*Work to complete*. Copy out each line below containing "Gesundheit".
━━━━━━━━━━━━━━━━━━━━━━━━━━━━━━
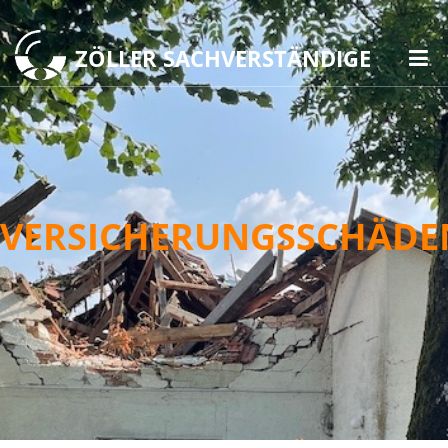
ZÖLLER SACHVERSTÄNDIGE
VERSICHERUNGSSCHÄDE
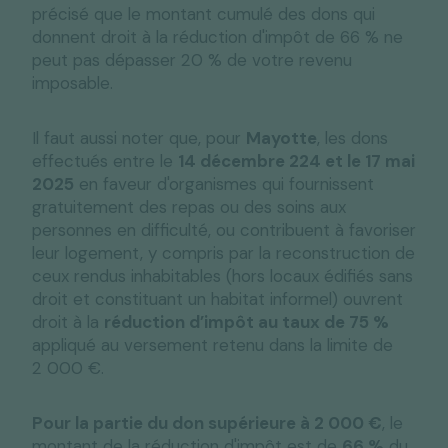
précisé que le montant cumulé des dons qui
donnent droit à la réduction d'impôt de 66 % ne
peut pas dépasser 20 % de votre revenu
imposable.
Il faut aussi noter que, pour
Mayotte
, les dons
effectués entre le
14 décembre 224 et le 17 mai
2025
en faveur d'organismes qui fournissent
gratuitement des repas ou des soins aux
personnes en difficulté, ou contribuent à favoriser
leur logement, y compris par la reconstruction de
ceux rendus inhabitables (hors locaux édifiés sans
droit et constituant un habitat informel) ouvrent
droit à la
réduction d’impôt au taux de 75 %
appliqué au versement retenu dans la limite de
2 000 €.
Pour la partie du don supérieure à
2 000 €
, le
montant de la réduction d'impôt est de
66 %
du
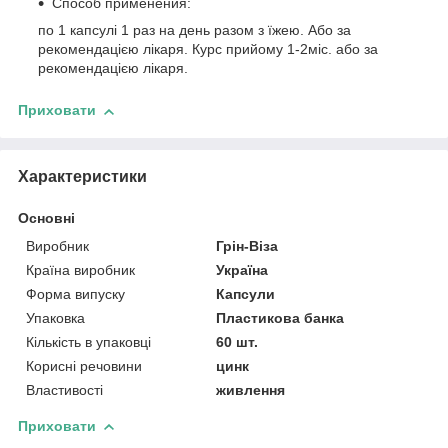
Cпособ применения:
по 1 капсулі 1 раз на день разом з їжею. Або за
рекомендацією лікаря. Курс прийому 1-2міс. або за
рекомендацією лікаря.
Приховати
Характеристики
Основні
Виробник
Грін-Віза
Країна виробник
Україна
Форма випуску
Капсули
Упаковка
Пластикова банка
Кількість в упаковці
60 шт.
Корисні речовини
цинк
Властивості
живлення
Приховати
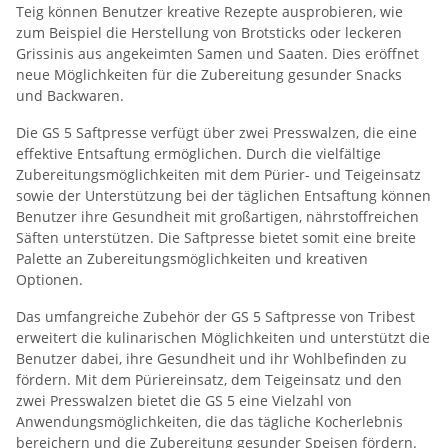
Teig können Benutzer kreative Rezepte ausprobieren, wie
zum Beispiel die Herstellung von Brotsticks oder leckeren
Grissinis aus angekeimten Samen und Saaten. Dies eröffnet
neue Möglichkeiten für die Zubereitung gesunder Snacks
und Backwaren.
Die GS 5 Saftpresse verfügt über zwei Presswalzen, die eine
effektive Entsaftung ermöglichen. Durch die vielfältige
Zubereitungsmöglichkeiten mit dem Pürier- und Teigeinsatz
sowie der Unterstützung bei der täglichen Entsaftung können
Benutzer ihre Gesundheit mit großartigen, nährstoffreichen
Säften unterstützen. Die Saftpresse bietet somit eine breite
Palette an Zubereitungsmöglichkeiten und kreativen
Optionen.
Das umfangreiche Zubehör der GS 5 Saftpresse von Tribest
erweitert die kulinarischen Möglichkeiten und unterstützt die
Benutzer dabei, ihre Gesundheit und ihr Wohlbefinden zu
fördern. Mit dem Püriereinsatz, dem Teigeinsatz und den
zwei Presswalzen bietet die GS 5 eine Vielzahl von
Anwendungsmöglichkeiten, die das tägliche Kocherlebnis
bereichern und die Zubereitung gesunder Speisen fördern.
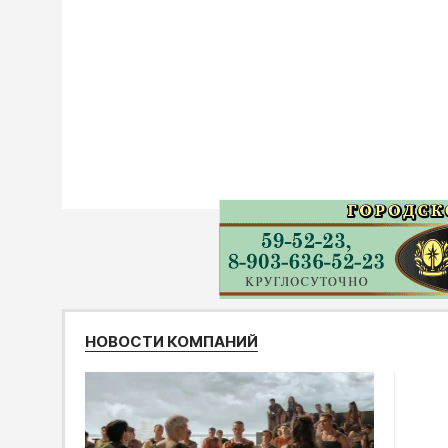
НОВОСТИ КОМПАНИЙ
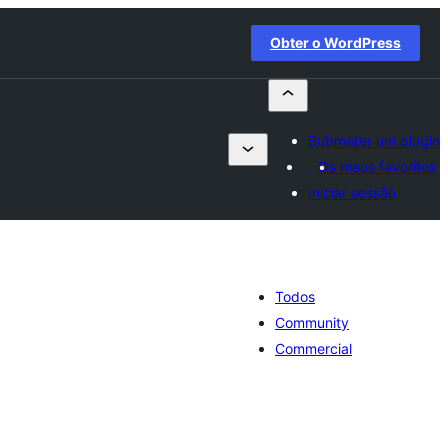
Obter o WordPress
Submeter um plugin
Os meus favoritos
Iniciar sessão
Todos
Community
Commercial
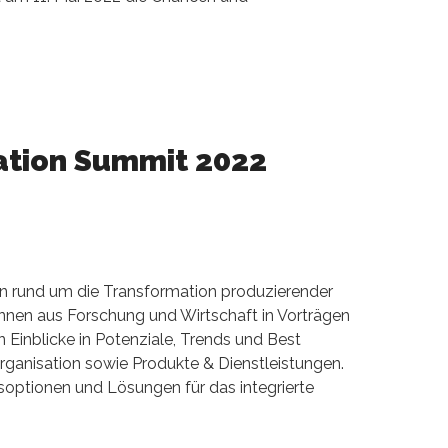
ation Summit 2022
en rund um die Transformation produzierender
:innen aus Forschung und Wirtschaft in Vorträgen
n Einblicke in Potenziale, Trends und Best
ganisation sowie Produkte & Dienstleistungen.
soptionen und Lösungen für das integrierte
━━━━━━━━━━━━━━━━━━━━━━━━━━━━━━
*Exercise answer*.
Benutzer ihre Gesundheit mit großartigen, nährstoffreichen
Benutzer dabei, ihre Gesundheit und ihr Wohlbefinden zu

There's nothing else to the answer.